A personalidade do açoriano pode ser definida numa matriz de enorme recato e desconfiança
perante aquilo que é novo e exótico, para logo se transformar numa sincera hospitalidade,
logo que se quebra o gelo inicial. As muitas dificuldades que a vivência na Ilha determina, fez
do açoriano um ser inconformado e que nunca desiste perante as dificuldades. A mais
eloquente prova disto são os ciclos económicos que determinaram a vivência e a subsistência
dos açorianos. Começou primitivamente com o ciclo do pastel durante a idade média, para
quando este acabou se dedicar à produção de cereais. Quando este entrou em declínio. Surgiu
o ciclo da laranja. Concomitantemente com isto, o espírito inovador e empreendedor levou o
açoriano a experiências únicas, como a produção de chá e de frutas exóticas, que ainda
persistem nos dias de hoje. O ciclo da produção leiteira fez dos produtos lácteos açorianos
uma referência quer internamente, quer em mercados externos, particularmente exigentes.
Assistimos agora a um momento de viragem, com o aparecimento e desenvolvimento da
indústria do turismo. Não verga perante a adversidade, como também nunca se conformou,
com a negação aos seus mais profundos e legítimos sentimentos autonomistas. Talvez por isso
o nosso brasão de Armas, tem como legenda. Antes morrer livres que em paz sujeitos.

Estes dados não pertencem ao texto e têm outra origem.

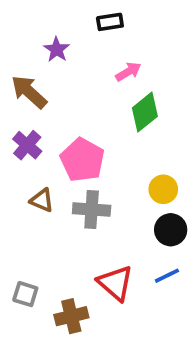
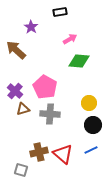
green diamond: (145, 112) -> (79, 61), turned 45
purple cross: (27, 145) -> (15, 91), moved
brown triangle: (42, 200) -> (23, 109), turned -40
gray square: (25, 294) -> (21, 170), moved
brown cross: (71, 316) -> (39, 152), moved

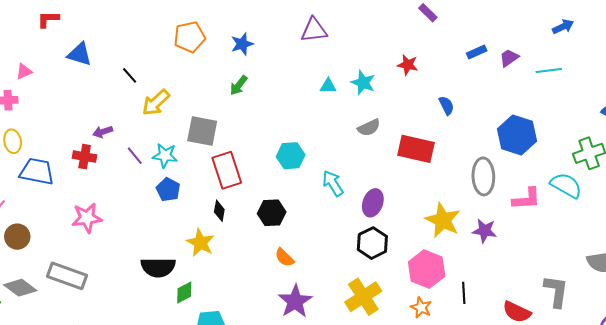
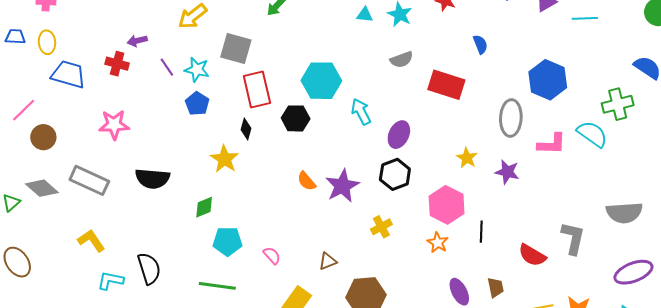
cyan hexagon: (291, 156) -> (321, 81), size x1.4
black hexagon: (272, 213) -> (296, 118), moved
yellow star: (443, 220) -> (467, 158), size x0.6
black semicircle: (158, 267) -> (152, 179), moved
yellow cross: (363, 297) -> (381, 227), size x0.6
purple star: (295, 301) -> (342, 186), moved

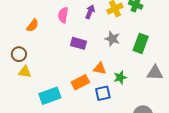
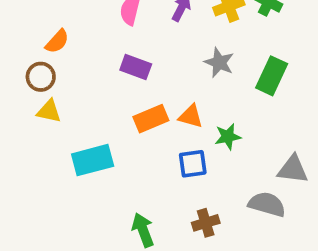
orange semicircle: (33, 25) -> (57, 41), moved
purple rectangle: (78, 43) -> (136, 67), moved
gray triangle: (155, 73) -> (293, 169), moved
orange rectangle: (80, 82) -> (151, 119), moved

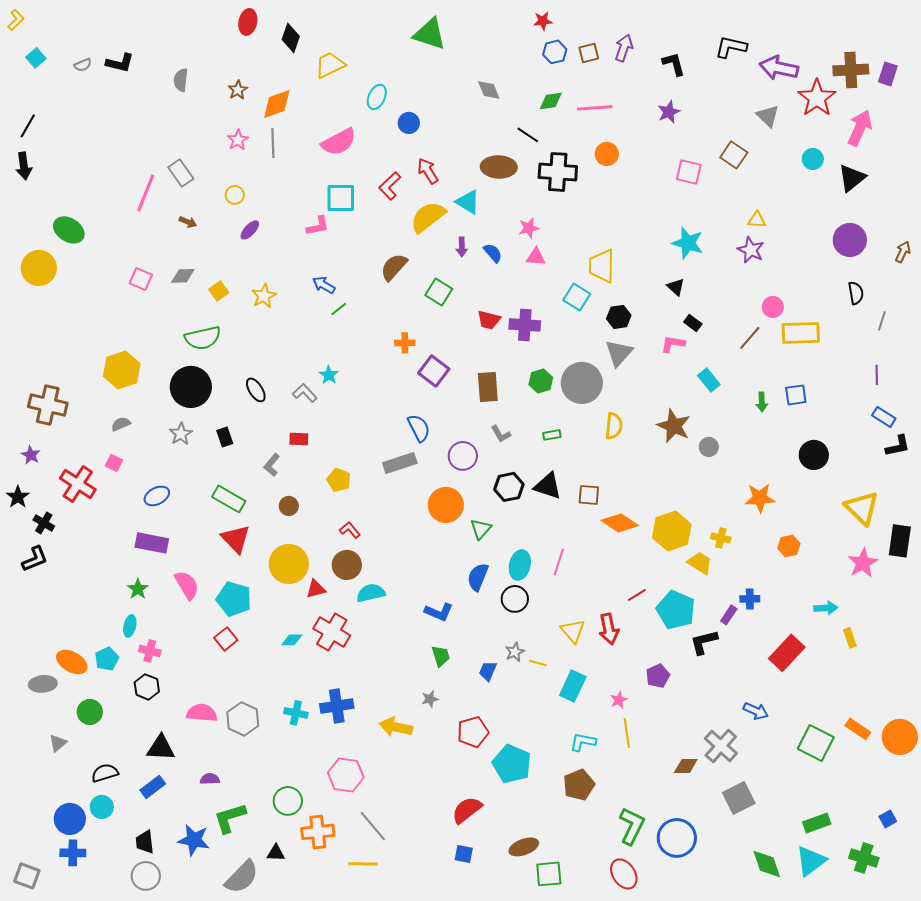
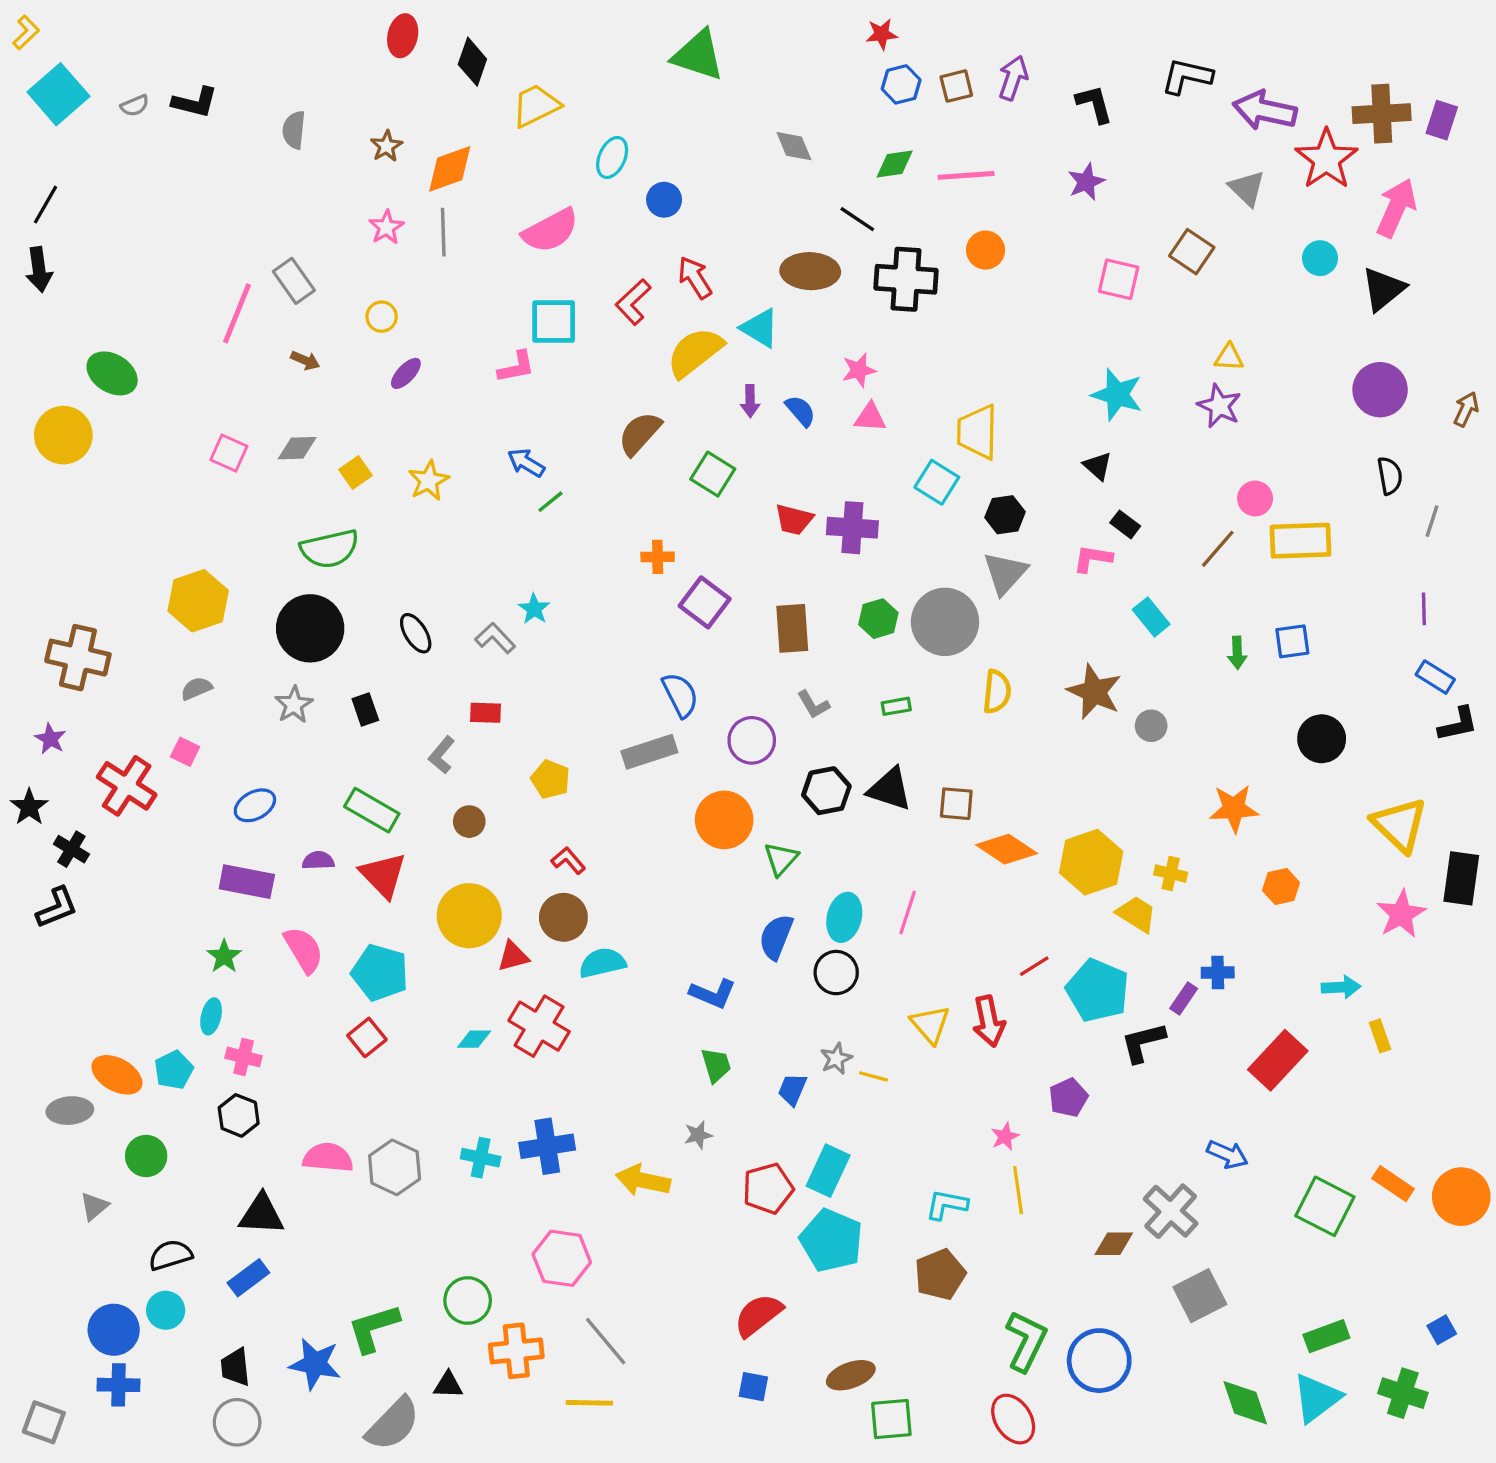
cyan square: (36, 58) -> (58, 94), size x1.8
cyan rectangle: (573, 686) -> (828, 1171), moved
purple semicircle: (210, 779) -> (318, 861), moved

Eu diria que a personalidade de um açoriano assenta numa matriz de contrastes que lhe
conferem esta vontade de aventura, gratidão, conquista e sobrevivência ás agruras que a ilha
lhe impõe, numa constante vontade de partir, sem nunca esquecer o som do mar que o
rodeia, ou o cheiros, das flores, do salitre do mar, ou da terra molhada. Reflectida
eloquentemente na sua cultura popular com a tristeza da Sapateia e a alegria de uma
Chamarrita.

Foram muitos destes princípios que marcaram a vida e obra dos nossos maiores: Antero de
Quental, Manuel de Arriaga, Francisco de Lacerda, Vitorino de Nemésio, Dias de Melo ou
Natália Correia.

A terminar, gostava de aqui deixar nota de algum constrangimento na abordagem deste tema,
que a intelectualidade açoriana trata de forma muito mais assertiva e cientificamente
sustentada, por um leigo na matéria como eu. Sou um açoriano que deixou a ilha, e que vive e
adora a cidade de Santarém, que o acolheu no seu seio há mais de cinquenta anos. Sinto e vivo
esta cidade, como se aqui tivesse nascido. Mas a ilha nunca deixa de estar presente, na minha
forma de ser e de estar. Alguém referiu um dia que: O ilhéu pode sair da Ilha. Mas a Ilha nunca
sai do Ilhéu! Esta frase reflecte, de forma eloquente, esta coisa de ser e sentir-se açoriano, e
que alguns designam por Açorianidade.